▸ **Task to complete**: Copy every line of the data in which the word "flight" occurs.

----- Raw data -----

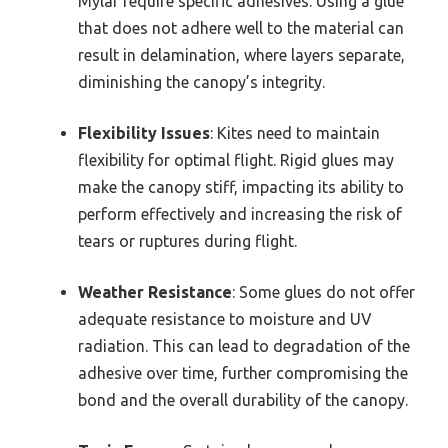
Mylar require specific adhesives. Using a glue
that does not adhere well to the material can
result in delamination, where layers separate,
diminishing the canopy’s integrity.
Flexibility Issues
: Kites need to maintain
flexibility for optimal flight. Rigid glues may
make the canopy stiff, impacting its ability to
perform effectively and increasing the risk of
tears or ruptures during flight.
Weather Resistance
: Some glues do not offer
adequate resistance to moisture and UV
radiation. This can lead to degradation of the
adhesive over time, further compromising the
bond and the overall durability of the canopy.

-----

▸ **Result**:
flexibility for optimal flight. Rigid glues may
tears or ruptures during flight.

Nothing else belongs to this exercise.